A comprehensive review of the past legislative session as discussion over future goals were highlighted at the legislative luncheon Friday.
The luncheon, hosted by the Ardmore Chamber of Commerce, was the final one this year. Reps. Pat Ownbey (R-Ardmore), Tommy Hardin (R-Madill) and Sen. Frank Simpson (R-Ardmore) each took their turn addressing those in attendance.
Ownbey said the significant accomplishments during the session were workers' compensation and lowering the state income tax rate. He also said there were other issues that were not addressed.
"There were some things I was disappointed that we didn't get done including highway patrol and teacher raises," Ownbey said.
He added he expects progress in that area next session because it will take place in an election year.
In terms of workers' comp, Ownbey said he expects additional changes to the system as tweaks will be needed for a system that is being overhauled. The state income tax reduction, which will drop from 5.25 to 5 percent in a year, will first need to survive a challenge in court.
Health care issues also continue to hang over the head of the legislature and there is speculation they could be called into a special session.
Hardin expressed a level of high disappointment with the past legislative session, noting the politics played behind the scenes to get a bill heard. He said he personally carried nine bills that were signed into legislation which included a law that will allow bullying to be considered when making an emergency transfer from one school system to another.
Simpson discussed the impact of the Moore tornado to begin his remarks, praising the spirit of Oklahomans.
"Two or three says after a major event, like Hurricane Rita, people are whining about when the Federal Government will come in.

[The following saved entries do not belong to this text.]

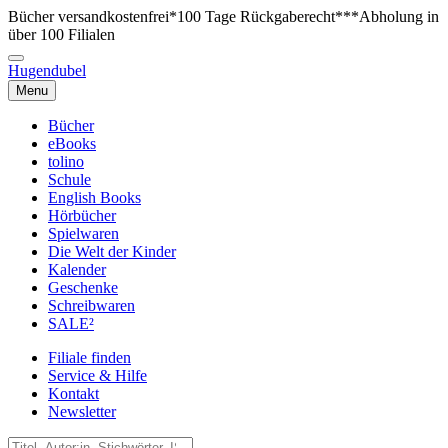
Bücher versandkostenfrei*
100 Tage Rückgaberecht***
Abholung in
über 100 Filialen
Hugendubel
Menu
Bücher
eBooks
tolino
Schule
English Books
Hörbücher
Spielwaren
Die Welt der Kinder
Kalender
Geschenke
Schreibwaren
SALE²
Filiale finden
Service & Hilfe
Kontakt
Newsletter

To their credit,, the people of Moore have not," Simpson said. "Oklahomans are a self-sufficient people. They would rather Federal Government stay out of the way so we can get things done."
Simpson discussed the destruction of the tornado, and talked about a neighborhood that had been flattened in which someone has already begun construction of a new house. In other remarks, Simpson discussed legislation regarding the ODVA and the need for a comprehensive water policy.